By Jeremy Smith
BRUSSELS, March 13 (Reuters) - Time is running out for any reluctant European Union governments to come clean about how they classify farmland as economically deprived to get extra subsidies, the EU's agriculture commissioner said on Friday.
Europe's system of less-favoured areas (LFAs), or regions considered as disadvantaged and eligible for higher payouts, has been under fire for years. The plan now is to tighten criteria that may partially redraw the map of its poorest farmland.
More than half the farms in the old EU-15 qualified for LFA subsidies at an annual cost of 2 billion euros ($2.57 billion), half coming from Brussels. But the main problem is data: figures provided by EU governments, mainly from the bloc's 12 newest joiners are sketchy, if available at all, officials say.
"It's a sacred cow and very difficult to touch. Once areas or member states have been designated as vulnerable, they want to maintain this," Mariann Fischer Boel said in an interview.
"We need the information and reasons why these areas are designated as less favoured," she said.
LFA status can be claimed for mountain regions, areas with "specific natural handicaps" and a vague "other" category of zones defined on socio-economic criteria which is the one that is most used by EU countries.
Luxembourg is often used to illustrate the system's shortcomings since its LFA status has not changed since 1975 and around 95 percent of the country is deemed less favoured. It now has the highest per capita income in the European Union, by far.
Fischer Boel said EU governments had been asked to start work on collating and reporting the necessary data so the Commission could start drafting a revised law before the end of 2009, when EU agriculture ministers would then discuss it.
"They (governments) are not obliged by law but if they don't want to cooperate, then we have to take the decision," she said.

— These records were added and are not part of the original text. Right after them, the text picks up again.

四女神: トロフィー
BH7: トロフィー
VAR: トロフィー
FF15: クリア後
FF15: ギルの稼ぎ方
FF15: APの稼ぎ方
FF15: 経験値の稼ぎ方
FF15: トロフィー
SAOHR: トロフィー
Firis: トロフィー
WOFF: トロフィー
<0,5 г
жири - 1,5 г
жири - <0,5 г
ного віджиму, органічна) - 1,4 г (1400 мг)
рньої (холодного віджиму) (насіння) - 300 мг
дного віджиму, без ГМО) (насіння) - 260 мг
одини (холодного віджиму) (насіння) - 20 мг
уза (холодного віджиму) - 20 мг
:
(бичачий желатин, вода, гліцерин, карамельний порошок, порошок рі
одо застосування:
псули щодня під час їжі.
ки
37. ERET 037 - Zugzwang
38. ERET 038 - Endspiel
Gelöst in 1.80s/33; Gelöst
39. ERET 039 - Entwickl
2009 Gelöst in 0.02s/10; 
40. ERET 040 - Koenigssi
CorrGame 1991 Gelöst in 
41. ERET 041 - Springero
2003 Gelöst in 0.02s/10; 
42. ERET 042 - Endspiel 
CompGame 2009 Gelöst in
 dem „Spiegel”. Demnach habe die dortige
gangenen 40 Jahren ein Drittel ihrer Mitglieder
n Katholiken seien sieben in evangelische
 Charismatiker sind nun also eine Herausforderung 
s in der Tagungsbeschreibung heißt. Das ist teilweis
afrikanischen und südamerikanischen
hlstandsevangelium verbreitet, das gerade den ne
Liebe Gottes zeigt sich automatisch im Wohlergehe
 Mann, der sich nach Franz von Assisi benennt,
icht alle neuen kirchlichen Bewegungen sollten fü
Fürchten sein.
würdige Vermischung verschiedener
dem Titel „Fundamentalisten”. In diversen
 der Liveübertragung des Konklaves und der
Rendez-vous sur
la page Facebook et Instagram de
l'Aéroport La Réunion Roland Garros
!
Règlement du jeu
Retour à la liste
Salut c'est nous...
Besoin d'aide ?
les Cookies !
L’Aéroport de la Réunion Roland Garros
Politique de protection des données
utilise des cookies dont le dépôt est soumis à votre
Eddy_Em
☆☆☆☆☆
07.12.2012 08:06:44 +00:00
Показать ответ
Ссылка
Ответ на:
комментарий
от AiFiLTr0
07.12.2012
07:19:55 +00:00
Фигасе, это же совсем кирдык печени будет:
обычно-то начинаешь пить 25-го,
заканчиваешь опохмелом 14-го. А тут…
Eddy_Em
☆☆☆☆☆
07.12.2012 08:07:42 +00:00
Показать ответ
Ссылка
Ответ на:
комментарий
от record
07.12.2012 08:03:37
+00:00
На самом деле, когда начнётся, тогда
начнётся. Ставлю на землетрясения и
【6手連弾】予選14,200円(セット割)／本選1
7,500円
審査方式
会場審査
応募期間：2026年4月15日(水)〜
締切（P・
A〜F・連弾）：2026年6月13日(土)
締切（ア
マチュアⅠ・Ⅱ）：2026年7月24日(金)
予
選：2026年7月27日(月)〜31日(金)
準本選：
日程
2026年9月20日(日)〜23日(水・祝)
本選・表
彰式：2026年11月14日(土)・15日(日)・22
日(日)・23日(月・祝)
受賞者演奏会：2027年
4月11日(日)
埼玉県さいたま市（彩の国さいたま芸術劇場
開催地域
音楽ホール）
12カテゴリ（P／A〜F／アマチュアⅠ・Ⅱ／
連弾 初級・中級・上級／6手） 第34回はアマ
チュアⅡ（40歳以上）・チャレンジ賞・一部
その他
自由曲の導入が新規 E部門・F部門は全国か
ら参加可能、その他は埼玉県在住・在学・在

"Everyone can see that we have now given time for member states to find out internally how they want to make these calculations. There's no 'free ticket' any more," she said.
SYSTEM UNDER FIRE
Next month, Fischer Boel will issue recommendations for changing the system, focusing on revising criteria for the 'other' category -- used for poor productivity areas at risk of abandonment, regions with high unemployment and low incomes.
Those criteria are expected to include general soil and climate indicators, as well as specific measures of soil-water balances and land slope. The recommendations may also set minimum and maximum parameters to level payments across the EU.
The loudest critic of the system has been the European Court of Auditors, the EU's financial watchdog. In 2003 it detailed widespread financial abuse and called for sweeping changes to end huge differences in subsidy payouts among EU countries.
Since then, the European Commission has worked to improve the system but is also aware of the political sensitivities of changes that might "redraw the map" and effectively dock the overall amount of LFA cash handed out to EU countries.
"We tried two years ago," Fischer Boel said.
"But the information we had on quality of soil -- and that should be one of the criteria -- from different member states, simply did not exist. We have to base our justification on solid ground otherwise it would just be 'best guess'," she said.